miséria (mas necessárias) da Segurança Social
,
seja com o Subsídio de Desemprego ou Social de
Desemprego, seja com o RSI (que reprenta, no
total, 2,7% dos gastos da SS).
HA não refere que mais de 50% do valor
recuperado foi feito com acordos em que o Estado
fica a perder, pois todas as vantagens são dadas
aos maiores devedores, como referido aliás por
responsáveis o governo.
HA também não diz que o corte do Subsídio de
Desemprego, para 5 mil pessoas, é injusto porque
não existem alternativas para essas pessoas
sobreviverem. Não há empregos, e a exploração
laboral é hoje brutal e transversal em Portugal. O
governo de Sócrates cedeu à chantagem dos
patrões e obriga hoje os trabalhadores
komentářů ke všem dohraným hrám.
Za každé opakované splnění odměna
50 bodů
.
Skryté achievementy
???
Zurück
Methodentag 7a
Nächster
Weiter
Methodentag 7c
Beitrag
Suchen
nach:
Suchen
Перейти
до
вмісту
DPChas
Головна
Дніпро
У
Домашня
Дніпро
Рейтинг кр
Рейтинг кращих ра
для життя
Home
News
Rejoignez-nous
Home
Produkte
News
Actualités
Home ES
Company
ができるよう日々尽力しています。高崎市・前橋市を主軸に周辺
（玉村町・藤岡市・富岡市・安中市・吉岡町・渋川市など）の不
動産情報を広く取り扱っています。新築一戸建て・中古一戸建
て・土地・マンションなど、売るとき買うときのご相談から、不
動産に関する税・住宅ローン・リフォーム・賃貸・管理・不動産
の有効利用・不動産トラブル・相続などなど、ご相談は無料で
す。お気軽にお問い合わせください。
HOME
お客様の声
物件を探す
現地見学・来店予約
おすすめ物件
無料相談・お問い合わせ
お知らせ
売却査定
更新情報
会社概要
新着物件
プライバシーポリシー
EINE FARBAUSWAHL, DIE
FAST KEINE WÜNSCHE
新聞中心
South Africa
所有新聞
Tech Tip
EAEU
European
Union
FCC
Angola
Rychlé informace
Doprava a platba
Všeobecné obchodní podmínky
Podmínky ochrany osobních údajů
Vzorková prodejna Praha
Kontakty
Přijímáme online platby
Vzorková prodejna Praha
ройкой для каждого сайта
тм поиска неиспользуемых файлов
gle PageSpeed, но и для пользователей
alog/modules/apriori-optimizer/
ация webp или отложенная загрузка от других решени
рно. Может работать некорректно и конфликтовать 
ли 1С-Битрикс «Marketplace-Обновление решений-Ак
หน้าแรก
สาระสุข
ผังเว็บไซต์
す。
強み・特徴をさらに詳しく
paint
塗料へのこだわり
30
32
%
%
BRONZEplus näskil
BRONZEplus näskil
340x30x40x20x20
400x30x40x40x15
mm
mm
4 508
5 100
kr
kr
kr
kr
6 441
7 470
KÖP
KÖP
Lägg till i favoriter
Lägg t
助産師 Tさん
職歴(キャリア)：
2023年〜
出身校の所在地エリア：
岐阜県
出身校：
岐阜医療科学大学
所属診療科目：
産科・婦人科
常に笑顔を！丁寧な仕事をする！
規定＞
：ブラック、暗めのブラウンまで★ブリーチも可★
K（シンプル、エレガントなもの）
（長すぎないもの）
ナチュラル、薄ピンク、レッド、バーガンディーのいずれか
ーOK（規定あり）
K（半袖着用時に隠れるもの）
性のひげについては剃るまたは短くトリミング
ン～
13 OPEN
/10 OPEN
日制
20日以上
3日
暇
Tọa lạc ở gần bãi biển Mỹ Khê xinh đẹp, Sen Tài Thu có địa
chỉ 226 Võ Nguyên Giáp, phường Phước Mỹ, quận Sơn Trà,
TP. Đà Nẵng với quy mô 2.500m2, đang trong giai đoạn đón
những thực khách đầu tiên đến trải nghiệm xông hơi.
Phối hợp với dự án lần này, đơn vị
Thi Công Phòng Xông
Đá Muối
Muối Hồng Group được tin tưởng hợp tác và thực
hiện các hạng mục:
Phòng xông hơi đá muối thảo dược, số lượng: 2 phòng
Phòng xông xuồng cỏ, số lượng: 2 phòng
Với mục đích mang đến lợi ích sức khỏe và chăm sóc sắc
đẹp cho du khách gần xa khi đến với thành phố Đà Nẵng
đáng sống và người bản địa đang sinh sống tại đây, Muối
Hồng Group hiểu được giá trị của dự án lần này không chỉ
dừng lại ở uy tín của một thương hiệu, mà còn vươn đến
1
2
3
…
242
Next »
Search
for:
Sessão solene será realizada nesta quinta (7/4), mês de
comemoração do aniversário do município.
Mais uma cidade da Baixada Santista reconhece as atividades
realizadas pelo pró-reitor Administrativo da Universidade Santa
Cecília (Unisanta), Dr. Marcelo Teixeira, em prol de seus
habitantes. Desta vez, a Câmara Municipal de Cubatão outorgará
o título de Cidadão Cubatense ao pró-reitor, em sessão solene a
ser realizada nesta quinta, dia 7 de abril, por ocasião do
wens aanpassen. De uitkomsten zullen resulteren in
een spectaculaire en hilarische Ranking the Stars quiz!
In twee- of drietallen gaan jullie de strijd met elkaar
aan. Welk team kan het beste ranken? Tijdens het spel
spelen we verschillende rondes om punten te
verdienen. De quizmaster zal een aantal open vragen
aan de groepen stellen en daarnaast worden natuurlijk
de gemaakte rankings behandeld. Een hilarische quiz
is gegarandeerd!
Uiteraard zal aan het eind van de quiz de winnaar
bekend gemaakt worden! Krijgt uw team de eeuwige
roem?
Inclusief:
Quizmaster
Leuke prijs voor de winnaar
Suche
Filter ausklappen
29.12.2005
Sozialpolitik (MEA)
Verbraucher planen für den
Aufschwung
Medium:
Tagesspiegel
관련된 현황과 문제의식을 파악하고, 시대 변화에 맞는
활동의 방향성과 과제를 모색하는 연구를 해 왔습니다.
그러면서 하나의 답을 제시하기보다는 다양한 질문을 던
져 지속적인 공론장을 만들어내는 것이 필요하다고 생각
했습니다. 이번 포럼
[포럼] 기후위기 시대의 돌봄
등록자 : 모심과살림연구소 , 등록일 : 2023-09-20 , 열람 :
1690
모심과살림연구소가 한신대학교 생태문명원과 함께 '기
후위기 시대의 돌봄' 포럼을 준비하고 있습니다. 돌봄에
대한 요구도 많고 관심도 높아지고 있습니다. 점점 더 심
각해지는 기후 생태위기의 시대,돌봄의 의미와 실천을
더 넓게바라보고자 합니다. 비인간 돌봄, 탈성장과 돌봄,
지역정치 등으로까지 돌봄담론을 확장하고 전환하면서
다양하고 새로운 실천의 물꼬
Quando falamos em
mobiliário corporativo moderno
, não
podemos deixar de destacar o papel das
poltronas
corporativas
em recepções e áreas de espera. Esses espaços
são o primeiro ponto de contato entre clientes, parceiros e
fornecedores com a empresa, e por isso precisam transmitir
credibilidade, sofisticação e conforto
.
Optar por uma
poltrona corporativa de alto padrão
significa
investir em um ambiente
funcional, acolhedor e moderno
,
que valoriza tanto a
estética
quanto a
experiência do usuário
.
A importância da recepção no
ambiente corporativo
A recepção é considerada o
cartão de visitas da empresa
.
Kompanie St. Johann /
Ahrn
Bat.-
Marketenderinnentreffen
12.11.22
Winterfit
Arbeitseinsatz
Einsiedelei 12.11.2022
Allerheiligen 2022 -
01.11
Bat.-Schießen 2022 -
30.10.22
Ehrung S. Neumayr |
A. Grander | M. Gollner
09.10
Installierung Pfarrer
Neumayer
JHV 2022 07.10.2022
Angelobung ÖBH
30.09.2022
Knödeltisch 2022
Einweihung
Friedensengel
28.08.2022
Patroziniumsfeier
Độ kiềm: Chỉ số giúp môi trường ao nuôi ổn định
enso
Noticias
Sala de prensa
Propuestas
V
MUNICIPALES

============

DIRECTIONS:
When you transcribe the records above, keep every line exactly the same.

OUTPUT FOR THIS TASK:
miséria (mas necessárias) da Segurança Social
,
seja com o Subsídio de Desemprego ou Social de
Desemprego, seja com o RSI (que reprenta, no
total, 2,7% dos gastos da SS).
HA não refere que mais de 50% do valor
recuperado foi feito com acordos em que o Estado
fica a perder, pois todas as vantagens são dadas
aos maiores devedores, como referido aliás por
responsáveis o governo.
HA também não diz que o corte do Subsídio de
Desemprego, para 5 mil pessoas, é injusto porque
não existem alternativas para essas pessoas
sobreviverem. Não há empregos, e a exploração
laboral é hoje brutal e transversal em Portugal. O
governo de Sócrates cedeu à chantagem dos
patrões e obriga hoje os trabalhadores
komentářů ke všem dohraným hrám.
Za každé opakované splnění odměna
50 bodů
.
Skryté achievementy
???
Zurück
Methodentag 7a
Nächster
Weiter
Methodentag 7c
Beitrag
Suchen
nach:
Suchen
Перейти
до
вмісту
DPChas
Головна
Дніпро
У
Домашня
Дніпро
Рейтинг кр
Рейтинг кращих ра
для життя
Home
News
Rejoignez-nous
Home
Produkte
News
Actualités
Home ES
Company
ができるよう日々尽力しています。高崎市・前橋市を主軸に周辺
（玉村町・藤岡市・富岡市・安中市・吉岡町・渋川市など）の不
動産情報を広く取り扱っています。新築一戸建て・中古一戸建
て・土地・マンションなど、売るとき買うときのご相談から、不
動産に関する税・住宅ローン・リフォーム・賃貸・管理・不動産
の有効利用・不動産トラブル・相続などなど、ご相談は無料で
す。お気軽にお問い合わせください。
HOME
お客様の声
物件を探す
現地見学・来店予約
おすすめ物件
無料相談・お問い合わせ
お知らせ
売却査定
更新情報
会社概要
新着物件
プライバシーポリシー
EINE FARBAUSWAHL, DIE
FAST KEINE WÜNSCHE
新聞中心
South Africa
所有新聞
Tech Tip
EAEU
European
Union
FCC
Angola
Rychlé informace
Doprava a platba
Všeobecné obchodní podmínky
Podmínky ochrany osobních údajů
Vzorková prodejna Praha
Kontakty
Přijímáme online platby
Vzorková prodejna Praha
ройкой для каждого сайта
тм поиска неиспользуемых файлов
gle PageSpeed, но и для пользователей
alog/modules/apriori-optimizer/
ация webp или отложенная загрузка от других решени
рно. Может работать некорректно и конфликтовать 
ли 1С-Битрикс «Marketplace-Обновление решений-Ак
หน้าแรก
สาระสุข
ผังเว็บไซต์
す。
強み・特徴をさらに詳しく
paint
塗料へのこだわり
30
32
%
%
BRONZEplus näskil
BRONZEplus näskil
340x30x40x20x20
400x30x40x40x15
mm
mm
4 508
5 100
kr
kr
kr
kr
6 441
7 470
KÖP
KÖP
Lägg till i favoriter
Lägg t
助産師 Tさん
職歴(キャリア)：
2023年〜
出身校の所在地エリア：
岐阜県
出身校：
岐阜医療科学大学
所属診療科目：
産科・婦人科
常に笑顔を！丁寧な仕事をする！
規定＞
：ブラック、暗めのブラウンまで★ブリーチも可★
K（シンプル、エレガントなもの）
（長すぎないもの）
ナチュラル、薄ピンク、レッド、バーガンディーのいずれか
ーOK（規定あり）
K（半袖着用時に隠れるもの）
性のひげについては剃るまたは短くトリミング
ン～
13 OPEN
/10 OPEN
日制
20日以上
3日
暇
Tọa lạc ở gần bãi biển Mỹ Khê xinh đẹp, Sen Tài Thu có địa
chỉ 226 Võ Nguyên Giáp, phường Phước Mỹ, quận Sơn Trà,
TP. Đà Nẵng với quy mô 2.500m2, đang trong giai đoạn đón
những thực khách đầu tiên đến trải nghiệm xông hơi.
Phối hợp với dự án lần này, đơn vị
Thi Công Phòng Xông
Đá Muối
Muối Hồng Group được tin tưởng hợp tác và thực
hiện các hạng mục:
Phòng xông hơi đá muối thảo dược, số lượng: 2 phòng
Phòng xông xuồng cỏ, số lượng: 2 phòng
Với mục đích mang đến lợi ích sức khỏe và chăm sóc sắc
đẹp cho du khách gần xa khi đến với thành phố Đà Nẵng
đáng sống và người bản địa đang sinh sống tại đây, Muối
Hồng Group hiểu được giá trị của dự án lần này không chỉ
dừng lại ở uy tín của một thương hiệu, mà còn vươn đến
1
2
3
…
242
Next »
Search
for:
Sessão solene será realizada nesta quinta (7/4), mês de
comemoração do aniversário do município.
Mais uma cidade da Baixada Santista reconhece as atividades
realizadas pelo pró-reitor Administrativo da Universidade Santa
Cecília (Unisanta), Dr. Marcelo Teixeira, em prol de seus
habitantes. Desta vez, a Câmara Municipal de Cubatão outorgará
o título de Cidadão Cubatense ao pró-reitor, em sessão solene a
ser realizada nesta quinta, dia 7 de abril, por ocasião do
wens aanpassen. De uitkomsten zullen resulteren in
een spectaculaire en hilarische Ranking the Stars quiz!
In twee- of drietallen gaan jullie de strijd met elkaar
aan. Welk team kan het beste ranken? Tijdens het spel
spelen we verschillende rondes om punten te
verdienen. De quizmaster zal een aantal open vragen
aan de groepen stellen en daarnaast worden natuurlijk
de gemaakte rankings behandeld. Een hilarische quiz
is gegarandeerd!
Uiteraard zal aan het eind van de quiz de winnaar
bekend gemaakt worden! Krijgt uw team de eeuwige
roem?
Inclusief:
Quizmaster
Leuke prijs voor de winnaar
Suche
Filter ausklappen
29.12.2005
Sozialpolitik (MEA)
Verbraucher planen für den
Aufschwung
Medium:
Tagesspiegel
관련된 현황과 문제의식을 파악하고, 시대 변화에 맞는
활동의 방향성과 과제를 모색하는 연구를 해 왔습니다.
그러면서 하나의 답을 제시하기보다는 다양한 질문을 던
져 지속적인 공론장을 만들어내는 것이 필요하다고 생각
했습니다. 이번 포럼
[포럼] 기후위기 시대의 돌봄
등록자 : 모심과살림연구소 , 등록일 : 2023-09-20 , 열람 :
1690
모심과살림연구소가 한신대학교 생태문명원과 함께 '기
후위기 시대의 돌봄' 포럼을 준비하고 있습니다. 돌봄에
대한 요구도 많고 관심도 높아지고 있습니다. 점점 더 심
각해지는 기후 생태위기의 시대,돌봄의 의미와 실천을
더 넓게바라보고자 합니다. 비인간 돌봄, 탈성장과 돌봄,
지역정치 등으로까지 돌봄담론을 확장하고 전환하면서
다양하고 새로운 실천의 물꼬
Quando falamos em
mobiliário corporativo moderno
, não
podemos deixar de destacar o papel das
poltronas
corporativas
em recepções e áreas de espera. Esses espaços
são o primeiro ponto de contato entre clientes, parceiros e
fornecedores com a empresa, e por isso precisam transmitir
credibilidade, sofisticação e conforto
.
Optar por uma
poltrona corporativa de alto padrão
significa
investir em um ambiente
funcional, acolhedor e moderno
,
que valoriza tanto a
estética
quanto a
experiência do usuário
.
A importância da recepção no
ambiente corporativo
A recepção é considerada o
cartão de visitas da empresa
.
Kompanie St. Johann /
Ahrn
Bat.-
Marketenderinnentreffen
12.11.22
Winterfit
Arbeitseinsatz
Einsiedelei 12.11.2022
Allerheiligen 2022 -
01.11
Bat.-Schießen 2022 -
30.10.22
Ehrung S. Neumayr |
A. Grander | M. Gollner
09.10
Installierung Pfarrer
Neumayer
JHV 2022 07.10.2022
Angelobung ÖBH
30.09.2022
Knödeltisch 2022
Einweihung
Friedensengel
28.08.2022
Patroziniumsfeier
Độ kiềm: Chỉ số giúp môi trường ao nuôi ổn định
enso
Noticias
Sala de prensa
Propuestas
V
MUNICIPALES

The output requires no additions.